Mills in Brazil's center-south are likely to start harvesting the new sugar cane crop later than usual to allow cane fields to take advantage of late rains while holding excess ethanol stocks after over-producing last year, analysts and millers said.
Brazil's 2019/20 cane crop in the main center-south region officially starts in April, but mills normally enter fields in March, particularly to profit from better ethanol prices at the end of the inter-harvest period. Ethanol stocks in the region are still at a near-record high, however, because of the mills' strategy last year to favor the biofuel over sugar. Ethanol prices did not rise in the between-crops period as they historically do, further reducing the incentive for early harvesting.

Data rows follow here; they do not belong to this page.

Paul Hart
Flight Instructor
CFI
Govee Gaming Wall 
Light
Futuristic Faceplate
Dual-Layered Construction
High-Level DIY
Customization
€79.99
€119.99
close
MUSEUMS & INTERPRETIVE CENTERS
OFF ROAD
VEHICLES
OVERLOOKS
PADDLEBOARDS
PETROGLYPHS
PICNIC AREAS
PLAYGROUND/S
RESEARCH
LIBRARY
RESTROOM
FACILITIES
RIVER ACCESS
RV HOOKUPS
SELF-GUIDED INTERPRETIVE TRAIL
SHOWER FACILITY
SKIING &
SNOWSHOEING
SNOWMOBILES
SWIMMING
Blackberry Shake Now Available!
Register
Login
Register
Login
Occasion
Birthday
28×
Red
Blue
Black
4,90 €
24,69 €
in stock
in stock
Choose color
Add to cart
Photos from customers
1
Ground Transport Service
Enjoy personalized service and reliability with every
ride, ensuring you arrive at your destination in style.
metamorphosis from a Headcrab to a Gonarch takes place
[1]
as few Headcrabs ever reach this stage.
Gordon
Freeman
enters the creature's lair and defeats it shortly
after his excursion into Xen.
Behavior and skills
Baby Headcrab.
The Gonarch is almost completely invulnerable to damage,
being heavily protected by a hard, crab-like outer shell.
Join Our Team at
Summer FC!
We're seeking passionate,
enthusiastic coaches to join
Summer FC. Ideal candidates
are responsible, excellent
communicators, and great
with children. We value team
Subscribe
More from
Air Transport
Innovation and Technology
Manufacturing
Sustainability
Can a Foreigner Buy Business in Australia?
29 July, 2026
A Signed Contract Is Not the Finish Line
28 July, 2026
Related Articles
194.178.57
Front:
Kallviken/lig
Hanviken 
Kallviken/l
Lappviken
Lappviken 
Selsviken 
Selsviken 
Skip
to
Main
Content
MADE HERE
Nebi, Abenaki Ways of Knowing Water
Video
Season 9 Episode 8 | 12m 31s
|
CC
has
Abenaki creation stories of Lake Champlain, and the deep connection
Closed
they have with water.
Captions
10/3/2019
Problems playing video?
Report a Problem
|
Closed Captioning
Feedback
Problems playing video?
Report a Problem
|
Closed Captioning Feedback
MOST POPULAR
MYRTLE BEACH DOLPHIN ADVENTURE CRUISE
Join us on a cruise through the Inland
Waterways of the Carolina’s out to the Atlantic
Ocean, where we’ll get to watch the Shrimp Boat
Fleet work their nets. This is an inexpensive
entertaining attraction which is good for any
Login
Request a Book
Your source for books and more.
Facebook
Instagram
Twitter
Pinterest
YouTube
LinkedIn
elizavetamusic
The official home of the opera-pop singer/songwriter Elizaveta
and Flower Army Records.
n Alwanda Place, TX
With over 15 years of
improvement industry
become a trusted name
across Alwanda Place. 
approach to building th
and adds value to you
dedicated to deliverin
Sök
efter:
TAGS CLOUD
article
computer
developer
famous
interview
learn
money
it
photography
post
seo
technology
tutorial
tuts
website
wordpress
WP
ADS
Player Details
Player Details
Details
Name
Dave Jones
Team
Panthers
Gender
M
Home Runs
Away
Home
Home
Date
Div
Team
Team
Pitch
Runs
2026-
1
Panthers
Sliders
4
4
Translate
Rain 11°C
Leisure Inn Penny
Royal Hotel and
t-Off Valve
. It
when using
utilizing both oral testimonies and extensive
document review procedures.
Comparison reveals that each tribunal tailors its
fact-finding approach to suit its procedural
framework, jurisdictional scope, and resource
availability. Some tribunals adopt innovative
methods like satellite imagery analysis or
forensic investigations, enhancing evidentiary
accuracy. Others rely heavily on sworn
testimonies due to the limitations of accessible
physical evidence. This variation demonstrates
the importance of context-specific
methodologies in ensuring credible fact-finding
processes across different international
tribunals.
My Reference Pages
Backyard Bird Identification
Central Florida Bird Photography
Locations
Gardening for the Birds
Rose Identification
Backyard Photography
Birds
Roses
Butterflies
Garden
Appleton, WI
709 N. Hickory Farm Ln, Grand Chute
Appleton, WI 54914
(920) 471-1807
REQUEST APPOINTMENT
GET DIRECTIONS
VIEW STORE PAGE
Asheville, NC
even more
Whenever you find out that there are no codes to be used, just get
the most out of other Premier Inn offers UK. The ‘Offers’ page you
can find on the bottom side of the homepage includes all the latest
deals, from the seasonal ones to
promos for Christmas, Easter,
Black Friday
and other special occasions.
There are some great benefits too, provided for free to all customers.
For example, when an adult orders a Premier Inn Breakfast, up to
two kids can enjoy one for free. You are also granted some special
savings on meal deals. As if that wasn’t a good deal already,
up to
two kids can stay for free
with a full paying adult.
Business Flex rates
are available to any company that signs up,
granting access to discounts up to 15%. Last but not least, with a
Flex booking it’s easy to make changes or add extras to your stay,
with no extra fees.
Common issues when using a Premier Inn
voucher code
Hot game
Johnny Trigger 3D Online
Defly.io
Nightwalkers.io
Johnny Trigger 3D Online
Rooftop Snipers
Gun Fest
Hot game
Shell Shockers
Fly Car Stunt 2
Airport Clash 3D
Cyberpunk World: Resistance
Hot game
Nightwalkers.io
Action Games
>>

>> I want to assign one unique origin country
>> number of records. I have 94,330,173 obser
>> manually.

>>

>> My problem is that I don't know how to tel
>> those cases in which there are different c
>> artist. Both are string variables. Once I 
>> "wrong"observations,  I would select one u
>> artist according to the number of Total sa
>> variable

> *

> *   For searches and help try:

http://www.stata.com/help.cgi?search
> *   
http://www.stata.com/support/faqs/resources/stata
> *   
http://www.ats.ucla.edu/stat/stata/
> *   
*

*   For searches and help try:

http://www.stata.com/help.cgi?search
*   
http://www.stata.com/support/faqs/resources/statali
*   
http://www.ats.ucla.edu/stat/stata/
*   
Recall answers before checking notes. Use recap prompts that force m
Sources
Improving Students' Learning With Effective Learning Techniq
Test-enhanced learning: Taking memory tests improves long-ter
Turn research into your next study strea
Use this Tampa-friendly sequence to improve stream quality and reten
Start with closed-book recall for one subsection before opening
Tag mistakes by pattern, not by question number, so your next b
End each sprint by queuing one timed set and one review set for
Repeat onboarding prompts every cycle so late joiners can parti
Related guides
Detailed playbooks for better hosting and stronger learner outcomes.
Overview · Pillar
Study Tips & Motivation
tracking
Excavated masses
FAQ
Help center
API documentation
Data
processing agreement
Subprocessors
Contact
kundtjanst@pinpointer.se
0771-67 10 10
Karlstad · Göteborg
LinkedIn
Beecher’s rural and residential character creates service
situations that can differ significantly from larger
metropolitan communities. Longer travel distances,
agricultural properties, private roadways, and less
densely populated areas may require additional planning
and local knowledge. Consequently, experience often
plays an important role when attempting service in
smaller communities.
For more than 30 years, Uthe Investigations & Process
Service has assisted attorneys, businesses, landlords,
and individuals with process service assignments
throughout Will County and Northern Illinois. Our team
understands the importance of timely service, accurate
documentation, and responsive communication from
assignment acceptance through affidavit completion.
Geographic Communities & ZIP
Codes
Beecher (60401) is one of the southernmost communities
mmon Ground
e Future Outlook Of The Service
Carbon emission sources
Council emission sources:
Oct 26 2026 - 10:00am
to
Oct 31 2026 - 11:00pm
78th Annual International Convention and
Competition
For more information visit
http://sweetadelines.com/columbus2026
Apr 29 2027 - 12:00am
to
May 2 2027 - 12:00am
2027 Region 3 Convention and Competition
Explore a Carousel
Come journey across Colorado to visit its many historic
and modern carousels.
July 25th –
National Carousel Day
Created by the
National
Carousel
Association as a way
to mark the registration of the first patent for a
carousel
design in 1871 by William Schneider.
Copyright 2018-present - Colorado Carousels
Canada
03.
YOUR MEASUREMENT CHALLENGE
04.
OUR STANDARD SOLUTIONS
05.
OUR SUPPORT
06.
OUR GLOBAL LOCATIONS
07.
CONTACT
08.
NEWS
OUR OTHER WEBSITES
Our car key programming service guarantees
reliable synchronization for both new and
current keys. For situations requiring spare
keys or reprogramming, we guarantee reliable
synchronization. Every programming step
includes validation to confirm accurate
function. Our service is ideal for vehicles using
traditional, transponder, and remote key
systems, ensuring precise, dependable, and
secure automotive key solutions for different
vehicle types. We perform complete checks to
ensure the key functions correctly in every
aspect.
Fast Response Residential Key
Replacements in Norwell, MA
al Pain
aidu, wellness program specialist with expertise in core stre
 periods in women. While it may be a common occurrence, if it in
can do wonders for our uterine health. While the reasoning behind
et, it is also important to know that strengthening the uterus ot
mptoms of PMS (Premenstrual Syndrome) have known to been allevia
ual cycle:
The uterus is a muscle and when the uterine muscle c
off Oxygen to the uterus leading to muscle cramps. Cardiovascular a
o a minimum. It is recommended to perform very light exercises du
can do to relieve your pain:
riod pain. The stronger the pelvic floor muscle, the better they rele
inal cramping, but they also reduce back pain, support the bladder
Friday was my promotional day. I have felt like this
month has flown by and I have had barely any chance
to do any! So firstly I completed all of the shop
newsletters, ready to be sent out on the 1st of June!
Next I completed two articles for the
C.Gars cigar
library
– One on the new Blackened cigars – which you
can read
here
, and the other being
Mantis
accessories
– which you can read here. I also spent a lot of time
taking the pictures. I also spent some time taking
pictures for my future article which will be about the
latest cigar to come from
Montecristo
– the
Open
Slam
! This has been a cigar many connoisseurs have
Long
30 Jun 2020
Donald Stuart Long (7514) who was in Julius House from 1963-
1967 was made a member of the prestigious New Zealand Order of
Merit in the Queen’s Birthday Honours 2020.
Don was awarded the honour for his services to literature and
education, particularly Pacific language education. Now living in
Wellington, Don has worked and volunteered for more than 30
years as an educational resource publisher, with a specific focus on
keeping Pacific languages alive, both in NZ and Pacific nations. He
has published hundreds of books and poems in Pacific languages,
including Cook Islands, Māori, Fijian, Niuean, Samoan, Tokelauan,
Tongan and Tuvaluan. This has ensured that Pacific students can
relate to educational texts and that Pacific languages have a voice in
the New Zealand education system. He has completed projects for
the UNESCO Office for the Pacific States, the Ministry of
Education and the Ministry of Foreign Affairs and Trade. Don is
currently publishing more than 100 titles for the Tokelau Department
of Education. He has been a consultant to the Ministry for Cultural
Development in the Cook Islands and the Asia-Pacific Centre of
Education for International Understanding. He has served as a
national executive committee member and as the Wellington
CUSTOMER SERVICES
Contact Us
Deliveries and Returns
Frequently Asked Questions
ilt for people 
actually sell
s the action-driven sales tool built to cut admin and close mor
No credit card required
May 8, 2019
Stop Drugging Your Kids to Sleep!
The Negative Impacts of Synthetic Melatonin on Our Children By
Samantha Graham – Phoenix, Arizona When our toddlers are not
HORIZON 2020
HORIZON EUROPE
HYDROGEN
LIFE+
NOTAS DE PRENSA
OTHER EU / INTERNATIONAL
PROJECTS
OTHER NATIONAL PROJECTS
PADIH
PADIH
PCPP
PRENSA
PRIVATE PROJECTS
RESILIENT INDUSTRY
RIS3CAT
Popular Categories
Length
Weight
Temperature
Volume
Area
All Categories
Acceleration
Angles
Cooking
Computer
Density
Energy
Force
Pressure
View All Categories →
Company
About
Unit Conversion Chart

Brazil's Sao Martinho, one of the largest companies in the sector, said around 38 percent of its annual ethanol output remains to be sold in the last quarter of the crop year, which runs from January to March. "Our expectation was for higher ethanol prices in December, January and February, which didn't happen," said Felipe Vicchiato, the company's chief financial officer.
Brazil is the world's largest producer and exporter of sugar and the largest producer of cane-based ethanol, though it is second overall after the United States, which makes its ethanol from corn. Matheus Costa, sugar & ethanol analyst at broker and consultancy INTL FCStone, also said Brazil's ethanol stocks remain high.
"If mills face difficulties to reduce those stocks, they could opt to produce more sugar than ethanol in the beginning of the new crop, or they could choose to delay the start of harvesting," he said. Some companies, such as Louis Dreyfus-controlled Biosev, want to give cane fields time to benefit from recent rains, especially since precipitation was below average in December and January.
"We are having good rains now, and there is more expected for the rest of the month. Our plan is to not start crushing in March, only in April," Biosev's Chief Executive Juan José Blanchard told Reuters. If rains continue into March, overall volumes for the new cane crop could improve even if mills delay processing. Some analysts think the sugar market is already reacting to a possible delay in the new center-south crop.